The issue is that when I do this, and try to run the pipeline with the second condition being true, it will error when parsing the pipeline: "YAML: ‘dependsOn’ is already defined."

P.S. I’ve looked at the following and they imply that the way I’m doing it is the "right" way:

Based on the comments and answers below, I have tried:

Parameters:
- name: deleteVM
  displayName: "just delete it"
  type: boolean
  default: false
    
- stages:
  - stage: firstStage
    dependsOn: []
    condition: eq('${{ parameters.deleteVM }}', 'false')
    jobs:
    - job: deallocateVM

  - stage: secondStage
    ${{ if eq(parameters.deleteVM, 'false') }}:
      dependsOn: firstStage
    ${{ else }}:
      dependsOn: []

Result is "Unrecognized value: ‘else’. Location at position 1 within expression: else."

I have tried to use NOT EQUALS:

Parameters:
- name: deleteVM
  displayName: "just delete it"
  type: boolean
  default: false
    
- stages:
  - stage: firstStage
    dependsOn: []
    condition: eq('${{ parameters.deleteVM }}', 'false')
    jobs:
    - job: deallocateVM

  - stage: secondStage
    ${{ if eq(parameters.deleteVM, 'false') }}:
      dependsOn: firstStage
    ${{ if ne(parameters.deleteVM, 'false') }}:
      dependsOn: []

Result is that no matter if I put true or false, or what I put in the dependsOn in the first position, it skips this stage when deleteVM is true (I think it is ignoring this stage).

I have also tried creating a variable which I had some luck with:

Parameters:
- name: deleteVM
  displayName: "just delete it"
  type: boolean
  default: false

variables:
- ${{ if eq(parameters.deleteVM, 'false') }}:
  - name: dependency
    value: anActualStage
- ${{ if eq(parameters.deleteVM, 'false') }}:
  - name: dependency
    value: '[]'

- stages:
  - stage: firstStage
    dependsOn: []
    condition: eq('${{ parameters.deleteVM }}', 'false')
    jobs:
    - job: deallocateVM

  - stage:
    - stage: secondStage
      dependsOn: ${{ variables.dependency }}

Result is that this will always do the opposite of what I want. no matter if I set the default value to true or false, when I set deleteVM:true, it shows "firstStage" as a dependency, and if I set deleteVM:false, it shows NO DEPENDENCY.

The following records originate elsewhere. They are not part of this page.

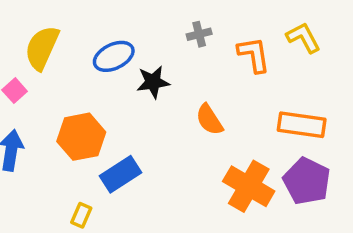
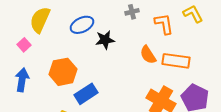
orange semicircle: (209, 120) -> (148, 55), moved
orange rectangle: (302, 125) -> (176, 61), moved

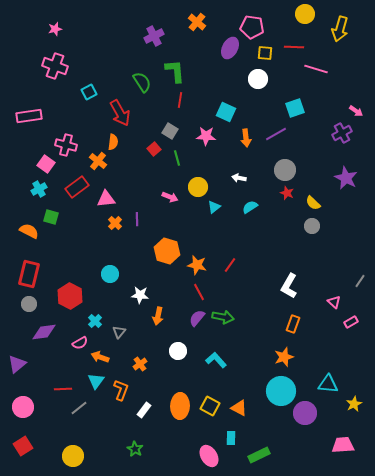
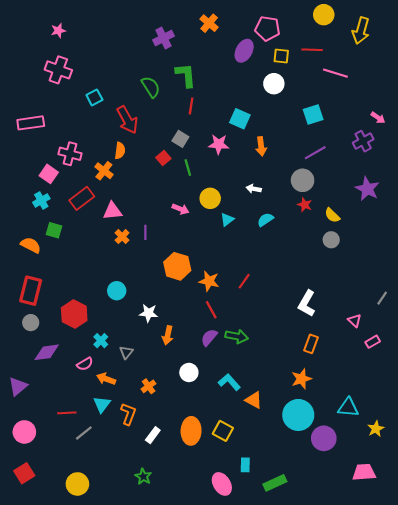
purple line: (276, 134) -> (315, 153), moved
orange triangle: (239, 408) -> (254, 400), moved

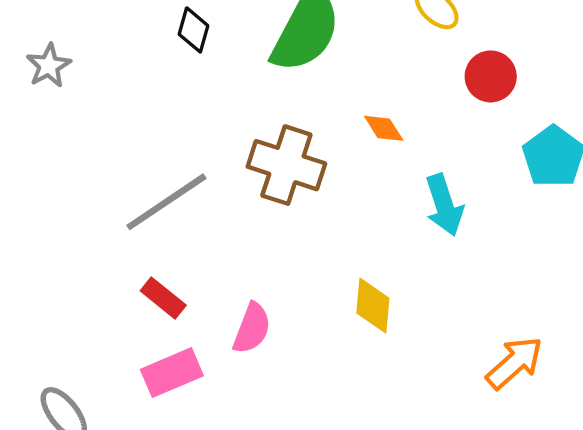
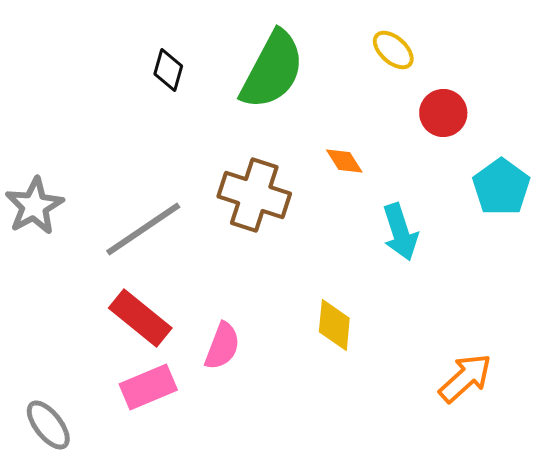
gray star: (49, 66) -> (34, 206), moved, size x1.4
red rectangle: (163, 298) -> (140, 318), size x1.5

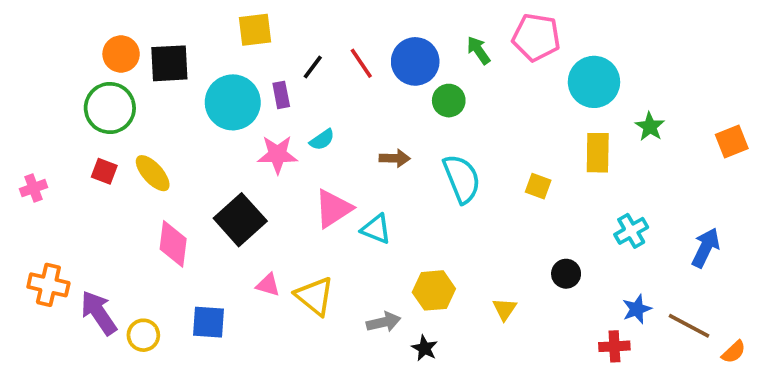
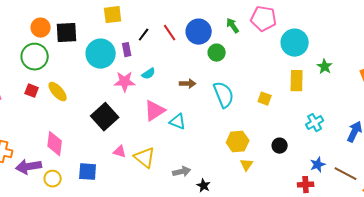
pink diamond: (173, 244) -> (55, 144), moved
yellow hexagon: (434, 290) -> (238, 142), moved
purple arrow: (99, 313) -> (29, 167), turned -65

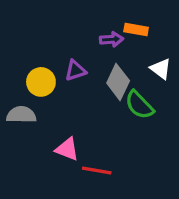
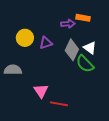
white triangle: (161, 69) -> (90, 48), moved
yellow circle: (41, 82) -> (25, 38), moved
pink triangle: (67, 149) -> (41, 91), turned 35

I get that this is interpreted at compile time and this is somewhat the behavior I’m looking for because toggling the deleteVM checkbox switches between having a dependency or not, however, it is always the wrong selection. If I continue with it doing the opposite thing I want, I can see that the secondstage runs without any dependencies (but I have to make the opposite selection of what I want). I would rather not update the verbiage to just say the opposite of what is really going on in the background and I have little confidence in this being consistent across different runs so I don’t trust this enough to merge what I have for people to use.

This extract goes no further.